Changing a baby’s diaper probably doesn’t sound like a very complicated process. Remove, wipe, replace. Done. But anyone who has spent some time around a baby knows that while this is true at times, it certainly isn’t always the case. Changing a baby’s diaper can be messy, complicated work.
First of all, there are blowouts. Or as my favorite uncle likes to call them, “craptaculars.” If MTV really wants to help prevent teen pregnancy, this is what should be featured on episodes of 16 and Pregnant. I’m referring to the occasions when your tiny, adorable, precious little newborn somehow manages to expel her body weight in runny excrement. The diaper just isn’t enough and the contents seem to explode, somehow managing to find their way all the way up your baby’s back into her hair and out the front so that they are smeared all over her still healing belly button. Your baby is most likely to do this when you have her placed in something difficult to clean, like a bouncer or swing. You will look at your crap-covered child with a sense of bewilderment and will be at a loss as to where to even begin remedying the situation. When you get her to the changing table and open her diaper she will almost certainly decide that this is the perfect moment to urinate, further complicating the situation. At this point you may as well accept defeat and head for the bath. Luckily this type of diaper becomes less frequent over time.
But then new problems arise. Lately changing Emmalee’s diaper leaves me feeling like I’m wrestling with an angry alligator. We had to give up using the changing table long ago, and now I mostly change Emma’s diaper on a blanket on the playroom floor. As soon as I start to lay her down she arches her back and yells in protest. Once she is on the floor she immediately tries to flip over and crawl away. If I’m quick enough to stop her she cries angrily. I’m then forced to try to restrain her and hold up her legs with one arm while wiping with the other. If I can manage to get her clean without getting anything on myself, her clothes or the floor I consider it a win and release her. She then takes off bare-bottomed, making it across the room in record time. I give her a couple of minutes before we begin round two, which involves me catching her and engaging in another episode of restraining her while she kicks and flails and cries, hopefully also managing to get a diaper secured to her bottom. It is a process that leaves me feeling quite exhausted. And helpless. Why is it that my one year old gets to dictate how changing times will be conducted?
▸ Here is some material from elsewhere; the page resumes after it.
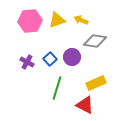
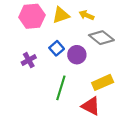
gray diamond: (95, 41) -> (101, 38), turned 30
blue square: (50, 59) -> (57, 48), moved
purple cross: (27, 62) -> (29, 60), turned 32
Believe me, I have tried distracting her. For awhile this was effective, but now it seems almost as if Emmalee has turned getting her diaper changed into a game. Even though she gets mad and often ends up crying, she giggles gleefully when she is finally able to crawl away. And I probably don’t help the situation by laughing myself, but to watch her half naked little body speeding across the room on all fours is a pretty hilarious sight. I guess it all comes back to discipline, or the complete lack thereof. But I still don’t feel sure about how to handle that with her. The more serious and stern my voice, the more she laughs and ignores me, or so it seems. And I don’t want to yell and scare her. So for now I suppose we’ll continue with this ridiculous charade, until either Emma grows bored or I grow a backbone. Add this to my laundry list of things that I need to correct with that child. Somehow I feel like this is going to be an uphill journey.